The poll, which was published Tuesday, indicated 47 percent of U.S. business owners, including 45 percent of senior executives, answered "agree very much" or "agree somewhat" to the statement: "I believe that men are more capable of doing things in society such as working, earning money, being educated and teaching than women." Only 22 percent of total respondents agreed with that statement, and only 28 percent of the overall male population agreed with the statement. 

Sexist attitudes among business owners and senior executives were on display in responses to other questions as well. In response to the statement: "I believe that women are inferior to men," only 17 percent of the population and 21 percent of men agreed or somewhat agreed. But 43 percent of business owners and 40 percent of senior executives agreed or somewhat agreed. 

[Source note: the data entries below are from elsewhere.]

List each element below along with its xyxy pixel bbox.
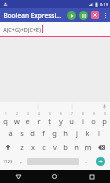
button[interactable]: , bbox=[15, 154, 26, 169]
staticText: A(C+G)+D(C+E) bbox=[3, 26, 41, 33]
button[interactable]: 6 bbox=[55, 111, 66, 126]
button[interactable]: Voice input bbox=[102, 104, 107, 109]
button[interactable]: Backspace bbox=[93, 140, 110, 154]
button[interactable]: 9 bbox=[88, 111, 99, 126]
staticText: b bbox=[63, 142, 68, 152]
staticText: t bbox=[48, 116, 51, 126]
button[interactable]: s bbox=[16, 126, 27, 140]
staticText: h bbox=[63, 128, 68, 138]
staticText: d bbox=[30, 128, 35, 138]
staticText: u bbox=[69, 116, 74, 126]
staticText: w bbox=[14, 116, 20, 126]
staticText: n bbox=[74, 142, 79, 152]
staticText: 2 bbox=[16, 112, 18, 116]
button[interactable]: c bbox=[38, 140, 49, 154]
staticText: m bbox=[84, 142, 92, 152]
button[interactable]: Shift bbox=[0, 140, 16, 154]
button[interactable]: 7 bbox=[66, 111, 77, 126]
button[interactable]: ?123 bbox=[0, 154, 15, 169]
button[interactable]: . bbox=[80, 154, 91, 169]
button[interactable]: d bbox=[27, 126, 38, 140]
staticText: g bbox=[52, 128, 57, 138]
button[interactable]: m bbox=[82, 140, 93, 154]
staticText: x bbox=[31, 142, 35, 152]
button[interactable]: a bbox=[5, 126, 16, 140]
staticText: k bbox=[85, 128, 90, 138]
staticText: 3 bbox=[27, 112, 29, 116]
button[interactable]: 4 bbox=[33, 111, 44, 126]
staticText: v bbox=[53, 142, 57, 152]
button[interactable]: 8 bbox=[77, 111, 88, 126]
staticText: q bbox=[3, 116, 8, 126]
button[interactable]: k bbox=[82, 126, 93, 140]
staticText: 8 bbox=[82, 112, 84, 116]
button[interactable]: v bbox=[49, 140, 60, 154]
button[interactable]: Pause bbox=[77, 9, 89, 21]
staticText: Boolean Expressi… bbox=[3, 11, 62, 20]
staticText: 8:19 bbox=[100, 2, 108, 7]
button[interactable]: j bbox=[71, 126, 82, 140]
staticText: a bbox=[8, 128, 13, 138]
staticText: 6 bbox=[60, 112, 62, 116]
staticText: 7 bbox=[71, 112, 73, 116]
staticText: 5 bbox=[49, 112, 51, 116]
staticText: p bbox=[102, 116, 107, 126]
button[interactable]: 0 bbox=[99, 111, 110, 126]
staticText: s bbox=[20, 128, 24, 138]
button[interactable]: 1 bbox=[0, 111, 11, 126]
staticText: ?123 bbox=[3, 159, 13, 165]
button[interactable]: More options bbox=[101, 9, 109, 21]
button[interactable]: x bbox=[27, 140, 38, 154]
staticText: e bbox=[25, 116, 30, 126]
button[interactable]: n bbox=[71, 140, 82, 154]
button[interactable]: Enter bbox=[91, 154, 110, 169]
button[interactable]: l bbox=[93, 126, 104, 140]
staticText: y bbox=[59, 116, 63, 126]
staticText: , bbox=[20, 157, 22, 165]
staticText: 9 bbox=[93, 112, 95, 116]
button[interactable]: Clear bbox=[89, 9, 101, 21]
staticText: i bbox=[82, 116, 84, 126]
button[interactable]: g bbox=[49, 126, 60, 140]
button[interactable]: z bbox=[16, 140, 27, 154]
staticText: 0 bbox=[104, 112, 106, 116]
button[interactable]: Recent apps bbox=[73, 170, 110, 183]
button[interactable]: f bbox=[38, 126, 49, 140]
button[interactable]: 2 bbox=[11, 111, 22, 126]
button[interactable]: 3 bbox=[22, 111, 33, 126]
staticText: o bbox=[91, 116, 96, 126]
staticText: r bbox=[37, 116, 41, 126]
button[interactable]: b bbox=[60, 140, 71, 154]
button[interactable]: 5 bbox=[44, 111, 55, 126]
button[interactable]: Back bbox=[0, 170, 36, 183]
staticText: z bbox=[20, 142, 24, 152]
staticText: j bbox=[76, 128, 78, 138]
button[interactable]: A(C+G)+D(C+E) bbox=[0, 22, 110, 36]
button[interactable]: h bbox=[60, 126, 71, 140]
staticText: c bbox=[42, 142, 46, 152]
staticText: f bbox=[42, 128, 45, 138]
button[interactable]: Run bbox=[65, 9, 77, 21]
button[interactable]: Home bbox=[36, 170, 73, 183]
staticText: 1 bbox=[5, 112, 7, 116]
staticText: . bbox=[85, 157, 87, 165]
staticText: l bbox=[98, 128, 100, 138]
staticText: 4 bbox=[38, 112, 40, 116]
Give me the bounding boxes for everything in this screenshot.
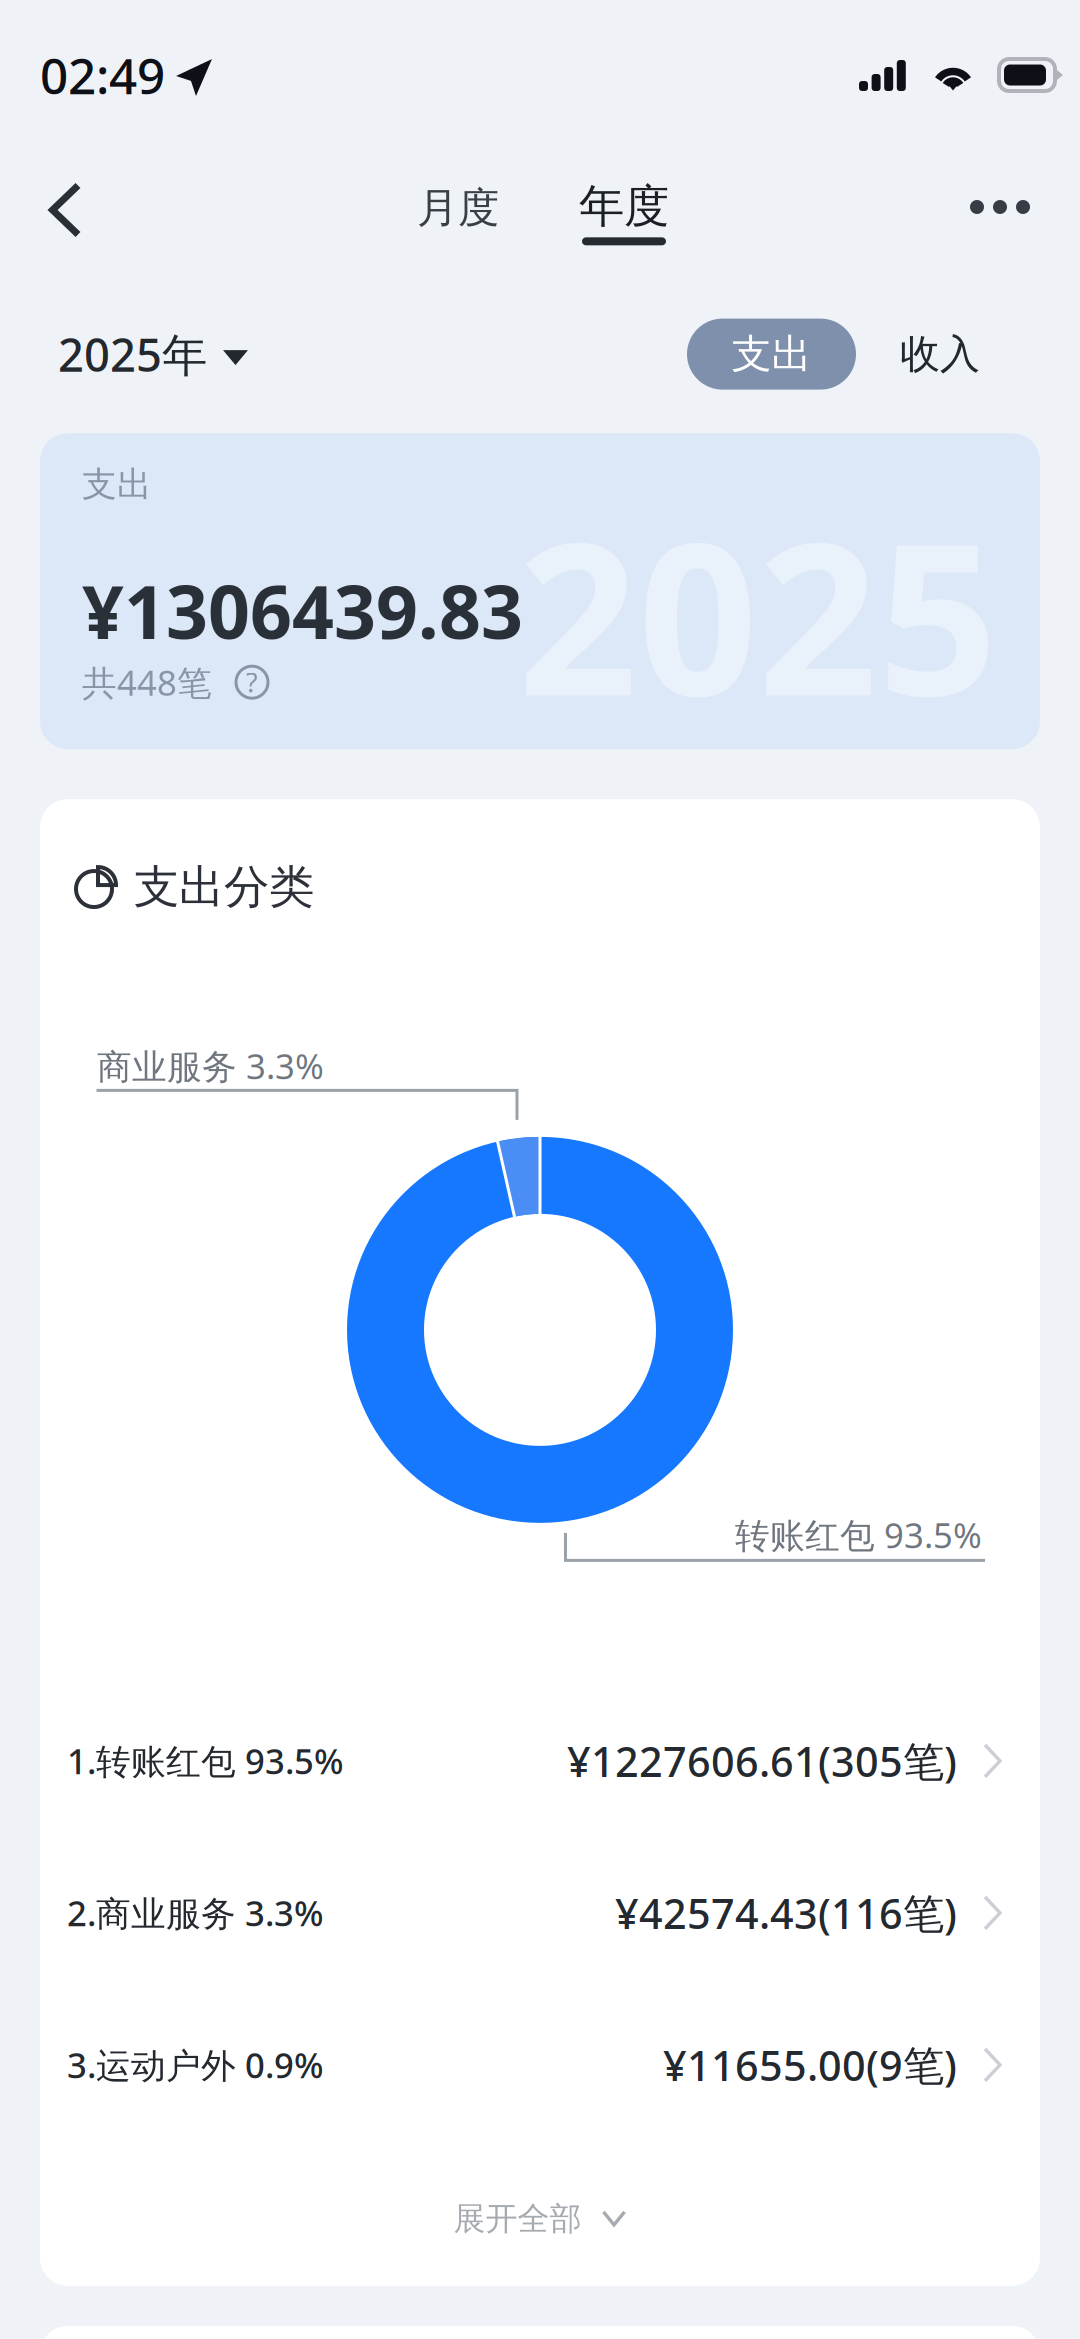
staticText: 02:49 xyxy=(40,42,165,108)
staticText: 2025 xyxy=(518,475,998,753)
button[interactable]: 年度 xyxy=(563,167,685,249)
button[interactable]: 收入 xyxy=(900,316,980,393)
staticText: 支出 xyxy=(82,463,152,506)
button[interactable]: 返回 xyxy=(0,140,116,260)
staticText: 月度 xyxy=(417,183,499,233)
button[interactable]: 展开全部 xyxy=(40,2152,1040,2286)
staticText: ¥1306439.83 xyxy=(82,562,523,659)
staticText: 年度 xyxy=(579,179,669,234)
staticText: 1.转账红包 93.5% xyxy=(67,1738,344,1784)
staticText: ¥42574.43(116笔) xyxy=(615,1885,957,1940)
staticText: 3.运动户外 0.9% xyxy=(67,2042,324,2088)
button[interactable]: 3.运动户外 0.9% xyxy=(40,2000,1040,2152)
button[interactable]: 月度 xyxy=(395,157,521,259)
staticText: 支出 xyxy=(732,330,812,379)
staticText: 共448笔 xyxy=(82,659,212,705)
staticText: 2.商业服务 3.3% xyxy=(67,1890,324,1936)
staticText: 商业服务 3.3% xyxy=(97,1043,324,1089)
button[interactable]: 支出 xyxy=(687,319,856,390)
staticText: 转账红包 93.5% xyxy=(735,1512,982,1558)
staticText: 2025年 xyxy=(58,324,207,384)
staticText: 收入 xyxy=(900,330,980,379)
staticText: ¥1227606.61(305笔) xyxy=(567,1733,957,1788)
staticText: ¥11655.00(9笔) xyxy=(663,2037,957,2092)
staticText: ? xyxy=(246,664,258,700)
button[interactable]: 更多 xyxy=(930,140,1080,260)
staticText: 支出分类 xyxy=(134,859,314,915)
button[interactable]: 1.转账红包 93.5% xyxy=(40,1696,1040,1848)
button[interactable]: 2025年 xyxy=(58,312,249,396)
button[interactable]: 2.商业服务 3.3% xyxy=(40,1848,1040,2000)
staticText: 展开全部 xyxy=(454,2199,582,2238)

The poll, which surveyed 1,001 adults in the U.S. Jan. 20-Feb 3., did not divide responses from business owners or senior executives into gender categories, so it's hard to know if a greater percentage of men in ownership and leadership positions contributed to those groups' more sexist responses. But according to the National Association of Women Business Owners, women-owned businesses account for 31 percent of all privately held firms in the U.S. In 2015, women held 51.5 percent of all management, professional and related occupations, according to Catalyst, a nonprofit that promotes women in the workforce. But Catalyst also found that women make up just 25 percent of senior-level officials and managers at S&P 500 companies.  

So while men do make up a higher percentage of business owners and senior executives than women, that alone can't explain the group's belief in the inherent superiority of men. Men as a whole are much less likely to agree with sexist statements than business owners. In fact, the general male population was much closer to women in their responses.  For example, 13 percent of women agreed that men are superior to women, compared to 21 percent of men, 40 percent of senior executives and 43 percent of business owners. 

The results show what women in the workforce have been saying for years: While sexism is a problem across society, it is especially pernicious in the workforce.